(Records Opens)

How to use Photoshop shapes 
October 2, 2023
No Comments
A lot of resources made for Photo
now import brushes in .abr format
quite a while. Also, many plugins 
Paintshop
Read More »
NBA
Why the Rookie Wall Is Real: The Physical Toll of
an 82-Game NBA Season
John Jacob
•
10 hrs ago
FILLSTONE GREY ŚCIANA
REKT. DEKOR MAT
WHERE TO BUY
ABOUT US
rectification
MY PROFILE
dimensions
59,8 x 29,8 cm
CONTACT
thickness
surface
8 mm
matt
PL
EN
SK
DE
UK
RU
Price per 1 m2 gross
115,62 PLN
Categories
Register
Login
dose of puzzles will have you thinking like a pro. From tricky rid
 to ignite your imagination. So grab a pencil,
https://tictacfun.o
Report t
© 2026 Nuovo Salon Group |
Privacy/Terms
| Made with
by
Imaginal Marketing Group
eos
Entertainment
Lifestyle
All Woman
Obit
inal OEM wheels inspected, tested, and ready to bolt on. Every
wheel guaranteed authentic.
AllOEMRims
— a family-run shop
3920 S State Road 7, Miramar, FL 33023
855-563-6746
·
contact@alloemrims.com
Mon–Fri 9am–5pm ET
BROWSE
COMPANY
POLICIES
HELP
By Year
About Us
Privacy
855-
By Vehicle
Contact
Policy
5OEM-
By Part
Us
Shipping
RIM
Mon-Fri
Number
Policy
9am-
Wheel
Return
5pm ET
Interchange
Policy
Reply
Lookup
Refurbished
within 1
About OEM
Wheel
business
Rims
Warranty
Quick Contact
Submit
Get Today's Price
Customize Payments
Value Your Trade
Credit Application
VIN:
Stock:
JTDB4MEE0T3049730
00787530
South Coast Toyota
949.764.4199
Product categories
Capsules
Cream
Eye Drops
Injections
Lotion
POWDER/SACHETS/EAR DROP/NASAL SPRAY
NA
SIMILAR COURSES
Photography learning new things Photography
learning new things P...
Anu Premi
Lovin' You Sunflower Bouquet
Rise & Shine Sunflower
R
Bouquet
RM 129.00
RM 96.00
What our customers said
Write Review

(Records Closes)
(Records Opens)

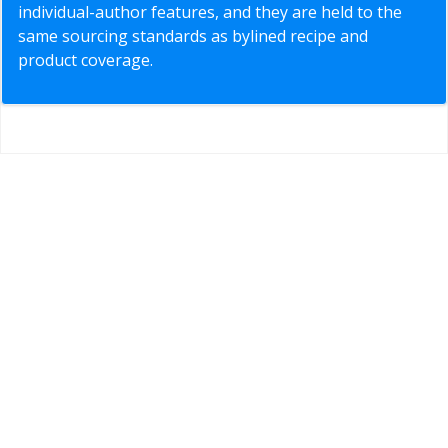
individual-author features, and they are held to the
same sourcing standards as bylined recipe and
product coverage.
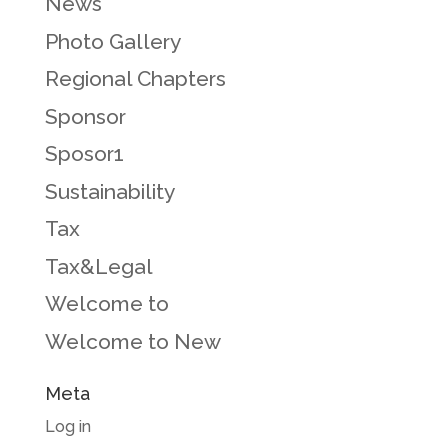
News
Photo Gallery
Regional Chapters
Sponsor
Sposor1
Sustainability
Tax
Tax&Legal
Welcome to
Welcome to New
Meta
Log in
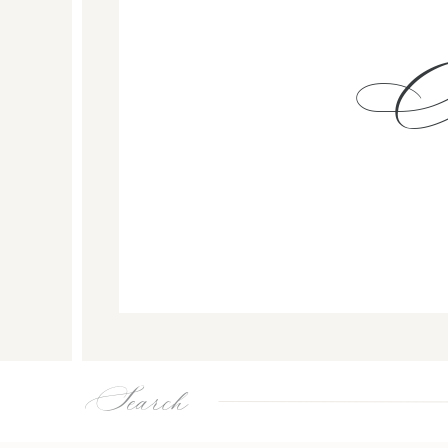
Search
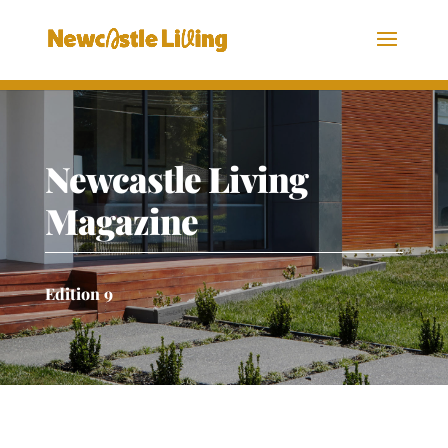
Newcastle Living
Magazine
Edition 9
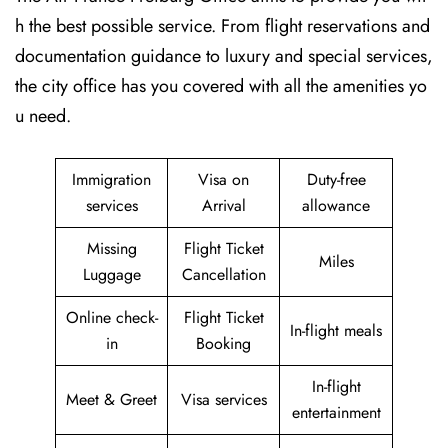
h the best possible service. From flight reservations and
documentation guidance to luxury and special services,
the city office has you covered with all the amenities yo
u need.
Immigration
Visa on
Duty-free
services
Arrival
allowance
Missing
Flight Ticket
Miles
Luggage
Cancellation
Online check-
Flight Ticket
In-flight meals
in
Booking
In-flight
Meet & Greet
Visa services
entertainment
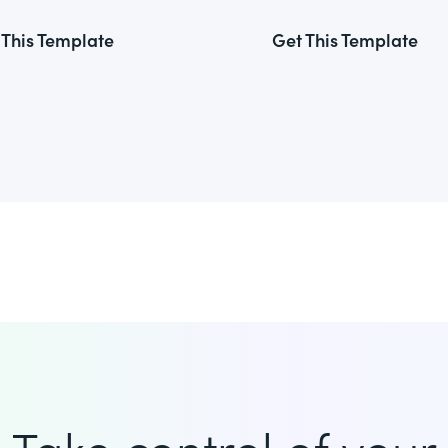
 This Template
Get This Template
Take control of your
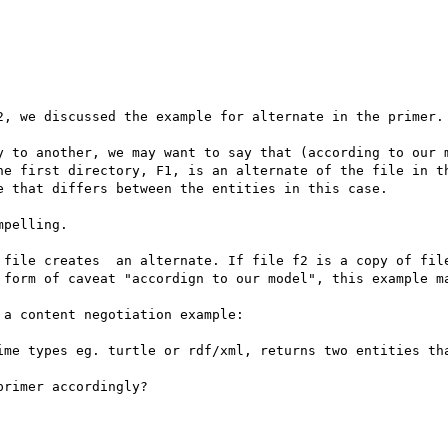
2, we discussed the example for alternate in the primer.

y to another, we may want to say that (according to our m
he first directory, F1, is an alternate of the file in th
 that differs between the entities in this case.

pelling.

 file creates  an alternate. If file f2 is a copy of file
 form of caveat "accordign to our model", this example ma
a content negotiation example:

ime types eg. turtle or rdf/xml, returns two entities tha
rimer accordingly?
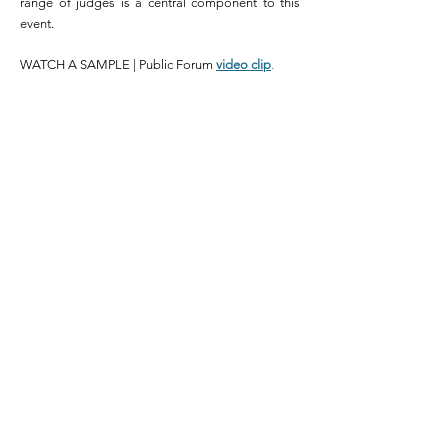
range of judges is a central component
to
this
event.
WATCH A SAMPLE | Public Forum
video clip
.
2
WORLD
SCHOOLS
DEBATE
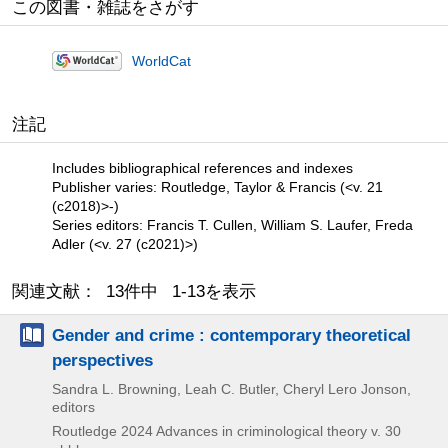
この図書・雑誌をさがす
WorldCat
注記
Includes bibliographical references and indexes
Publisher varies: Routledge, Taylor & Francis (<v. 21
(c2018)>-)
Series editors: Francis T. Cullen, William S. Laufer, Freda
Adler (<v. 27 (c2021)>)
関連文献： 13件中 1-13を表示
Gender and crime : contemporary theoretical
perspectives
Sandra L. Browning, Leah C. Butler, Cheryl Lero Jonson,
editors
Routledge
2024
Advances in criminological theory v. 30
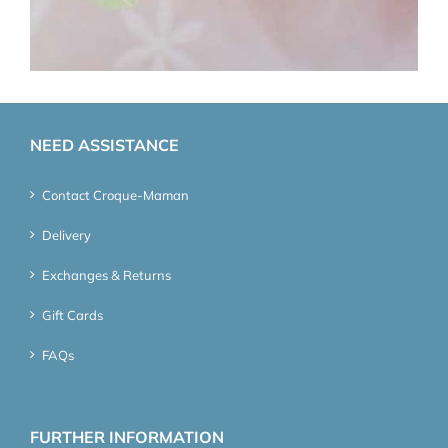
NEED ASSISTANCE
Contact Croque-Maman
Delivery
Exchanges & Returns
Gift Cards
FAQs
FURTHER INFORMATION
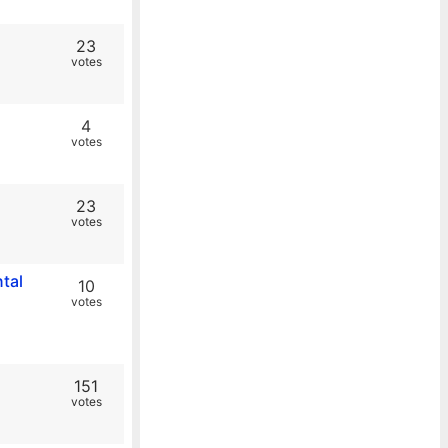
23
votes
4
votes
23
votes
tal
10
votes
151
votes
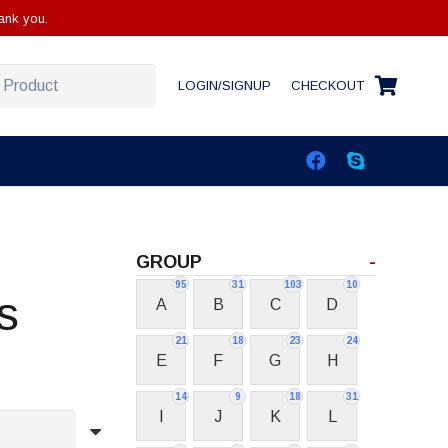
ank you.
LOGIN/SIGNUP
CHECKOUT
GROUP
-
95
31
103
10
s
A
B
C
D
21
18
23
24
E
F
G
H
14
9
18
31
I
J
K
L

(Records Closes)

* **Work instruction**: Now copy each line of the entries that mentions "example".

* **Exercise answer**:
2, we discussed the example for alternate in the primer.
 form of caveat "accordign to our model", this example ma
a content negotiation example:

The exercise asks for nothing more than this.